REQUIRED ACTION
From the line below that contains "Nowe przyjaźnie – treningi to świetn" to the line that contains "ド8選！「品よく」「ラ", repeat every line exactly, both ends included, and nothing else.

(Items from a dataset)
________________________
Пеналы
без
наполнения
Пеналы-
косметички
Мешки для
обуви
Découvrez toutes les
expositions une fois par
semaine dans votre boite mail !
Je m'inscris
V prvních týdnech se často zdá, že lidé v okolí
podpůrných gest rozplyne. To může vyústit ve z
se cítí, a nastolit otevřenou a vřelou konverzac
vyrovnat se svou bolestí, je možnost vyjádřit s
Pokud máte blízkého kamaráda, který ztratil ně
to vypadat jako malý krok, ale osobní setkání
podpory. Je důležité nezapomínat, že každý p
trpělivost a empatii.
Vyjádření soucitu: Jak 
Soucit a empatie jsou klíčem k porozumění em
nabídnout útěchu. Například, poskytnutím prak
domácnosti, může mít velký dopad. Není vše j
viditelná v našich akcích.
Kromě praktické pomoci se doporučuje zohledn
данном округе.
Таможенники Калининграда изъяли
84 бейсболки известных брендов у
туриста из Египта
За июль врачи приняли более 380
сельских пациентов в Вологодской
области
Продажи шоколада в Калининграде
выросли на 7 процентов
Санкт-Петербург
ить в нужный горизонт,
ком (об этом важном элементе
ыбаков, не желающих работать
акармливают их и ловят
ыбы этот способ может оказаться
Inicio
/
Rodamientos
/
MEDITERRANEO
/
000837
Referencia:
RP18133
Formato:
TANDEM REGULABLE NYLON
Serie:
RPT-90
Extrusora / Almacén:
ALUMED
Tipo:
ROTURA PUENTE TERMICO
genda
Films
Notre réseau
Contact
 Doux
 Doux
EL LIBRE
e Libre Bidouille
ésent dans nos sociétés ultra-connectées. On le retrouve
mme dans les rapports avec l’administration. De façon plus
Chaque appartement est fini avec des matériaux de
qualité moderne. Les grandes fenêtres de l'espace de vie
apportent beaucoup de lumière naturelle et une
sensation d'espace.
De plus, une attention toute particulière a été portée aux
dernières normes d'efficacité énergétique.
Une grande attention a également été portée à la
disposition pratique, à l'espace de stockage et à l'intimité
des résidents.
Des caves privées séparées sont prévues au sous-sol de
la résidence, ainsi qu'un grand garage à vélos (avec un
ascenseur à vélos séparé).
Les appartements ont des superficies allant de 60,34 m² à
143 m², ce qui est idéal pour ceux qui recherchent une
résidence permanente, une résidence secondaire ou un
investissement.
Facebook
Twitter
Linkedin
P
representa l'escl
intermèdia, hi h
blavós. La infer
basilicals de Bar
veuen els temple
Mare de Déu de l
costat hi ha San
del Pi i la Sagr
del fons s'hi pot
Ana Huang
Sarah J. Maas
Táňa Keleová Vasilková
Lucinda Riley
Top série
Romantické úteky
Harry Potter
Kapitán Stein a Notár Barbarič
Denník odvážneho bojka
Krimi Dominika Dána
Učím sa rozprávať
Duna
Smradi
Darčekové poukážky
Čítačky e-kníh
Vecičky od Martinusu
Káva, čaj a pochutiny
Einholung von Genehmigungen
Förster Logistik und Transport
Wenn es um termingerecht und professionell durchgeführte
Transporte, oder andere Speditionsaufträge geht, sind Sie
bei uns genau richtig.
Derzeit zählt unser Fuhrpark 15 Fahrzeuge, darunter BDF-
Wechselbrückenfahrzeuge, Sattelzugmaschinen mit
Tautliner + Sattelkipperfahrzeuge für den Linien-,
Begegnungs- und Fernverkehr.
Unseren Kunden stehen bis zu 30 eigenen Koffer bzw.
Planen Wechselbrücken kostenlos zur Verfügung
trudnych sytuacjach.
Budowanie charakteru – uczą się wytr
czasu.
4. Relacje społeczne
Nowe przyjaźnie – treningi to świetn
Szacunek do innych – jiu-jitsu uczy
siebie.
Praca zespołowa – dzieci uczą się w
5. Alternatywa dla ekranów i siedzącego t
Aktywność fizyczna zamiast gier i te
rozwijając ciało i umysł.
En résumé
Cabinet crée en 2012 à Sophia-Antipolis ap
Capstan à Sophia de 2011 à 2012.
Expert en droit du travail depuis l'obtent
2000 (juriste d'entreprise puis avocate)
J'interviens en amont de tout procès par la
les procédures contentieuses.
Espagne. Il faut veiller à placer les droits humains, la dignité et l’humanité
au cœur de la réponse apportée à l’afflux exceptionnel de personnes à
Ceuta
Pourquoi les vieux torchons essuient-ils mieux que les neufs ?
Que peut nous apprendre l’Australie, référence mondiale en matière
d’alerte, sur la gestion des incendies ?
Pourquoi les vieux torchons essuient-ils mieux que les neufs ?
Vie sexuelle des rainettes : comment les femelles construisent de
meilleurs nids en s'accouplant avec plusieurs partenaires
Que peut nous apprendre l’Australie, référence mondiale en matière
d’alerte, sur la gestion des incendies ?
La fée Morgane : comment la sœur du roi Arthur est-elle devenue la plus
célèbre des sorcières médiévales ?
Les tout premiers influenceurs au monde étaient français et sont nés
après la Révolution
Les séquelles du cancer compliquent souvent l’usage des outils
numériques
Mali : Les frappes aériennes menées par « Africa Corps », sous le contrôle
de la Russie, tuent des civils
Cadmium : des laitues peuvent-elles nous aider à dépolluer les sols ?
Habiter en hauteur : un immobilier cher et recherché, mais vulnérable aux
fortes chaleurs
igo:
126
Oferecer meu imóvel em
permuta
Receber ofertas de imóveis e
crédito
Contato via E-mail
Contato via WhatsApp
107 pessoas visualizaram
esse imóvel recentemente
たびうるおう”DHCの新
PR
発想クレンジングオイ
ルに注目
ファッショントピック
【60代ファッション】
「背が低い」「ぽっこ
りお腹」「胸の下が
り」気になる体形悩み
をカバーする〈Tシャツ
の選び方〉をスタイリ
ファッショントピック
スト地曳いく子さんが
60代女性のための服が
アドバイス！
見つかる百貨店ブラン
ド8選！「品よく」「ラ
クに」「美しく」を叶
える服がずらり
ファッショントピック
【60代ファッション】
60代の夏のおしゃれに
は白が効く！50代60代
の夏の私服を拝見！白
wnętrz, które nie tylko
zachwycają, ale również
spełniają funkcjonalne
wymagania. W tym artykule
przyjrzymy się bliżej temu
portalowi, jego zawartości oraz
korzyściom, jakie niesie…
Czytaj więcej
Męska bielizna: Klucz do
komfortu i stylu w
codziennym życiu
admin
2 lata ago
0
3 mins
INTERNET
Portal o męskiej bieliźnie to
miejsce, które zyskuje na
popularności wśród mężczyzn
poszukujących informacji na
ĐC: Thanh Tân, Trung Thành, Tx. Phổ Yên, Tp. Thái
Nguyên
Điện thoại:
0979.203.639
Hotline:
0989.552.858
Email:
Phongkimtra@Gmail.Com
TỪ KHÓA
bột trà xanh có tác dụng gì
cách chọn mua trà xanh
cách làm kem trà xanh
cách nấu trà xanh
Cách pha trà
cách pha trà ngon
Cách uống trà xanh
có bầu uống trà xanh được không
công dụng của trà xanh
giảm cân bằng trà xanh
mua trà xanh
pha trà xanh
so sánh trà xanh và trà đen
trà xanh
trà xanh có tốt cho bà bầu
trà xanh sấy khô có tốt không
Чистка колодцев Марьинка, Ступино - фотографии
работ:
________________________
SOLUTION BELOW
Nowe przyjaźnie – treningi to świetn
Szacunek do innych – jiu-jitsu uczy
siebie.
Praca zespołowa – dzieci uczą się w
5. Alternatywa dla ekranów i siedzącego t
Aktywność fizyczna zamiast gier i te
rozwijając ciało i umysł.
En résumé
Cabinet crée en 2012 à Sophia-Antipolis ap
Capstan à Sophia de 2011 à 2012.
Expert en droit du travail depuis l'obtent
2000 (juriste d'entreprise puis avocate)
J'interviens en amont de tout procès par la
les procédures contentieuses.
Espagne. Il faut veiller à placer les droits humains, la dignité et l’humanité
au cœur de la réponse apportée à l’afflux exceptionnel de personnes à
Ceuta
Pourquoi les vieux torchons essuient-ils mieux que les neufs ?
Que peut nous apprendre l’Australie, référence mondiale en matière
d’alerte, sur la gestion des incendies ?
Pourquoi les vieux torchons essuient-ils mieux que les neufs ?
Vie sexuelle des rainettes : comment les femelles construisent de
meilleurs nids en s'accouplant avec plusieurs partenaires
Que peut nous apprendre l’Australie, référence mondiale en matière
d’alerte, sur la gestion des incendies ?
La fée Morgane : comment la sœur du roi Arthur est-elle devenue la plus
célèbre des sorcières médiévales ?
Les tout premiers influenceurs au monde étaient français et sont nés
après la Révolution
Les séquelles du cancer compliquent souvent l’usage des outils
numériques
Mali : Les frappes aériennes menées par « Africa Corps », sous le contrôle
de la Russie, tuent des civils
Cadmium : des laitues peuvent-elles nous aider à dépolluer les sols ?
Habiter en hauteur : un immobilier cher et recherché, mais vulnérable aux
fortes chaleurs
igo:
126
Oferecer meu imóvel em
permuta
Receber ofertas de imóveis e
crédito
Contato via E-mail
Contato via WhatsApp
107 pessoas visualizaram
esse imóvel recentemente
たびうるおう”DHCの新
PR
発想クレンジングオイ
ルに注目
ファッショントピック
【60代ファッション】
「背が低い」「ぽっこ
りお腹」「胸の下が
り」気になる体形悩み
をカバーする〈Tシャツ
の選び方〉をスタイリ
ファッショントピック
スト地曳いく子さんが
60代女性のための服が
アドバイス！
見つかる百貨店ブラン
ド8選！「品よく」「ラ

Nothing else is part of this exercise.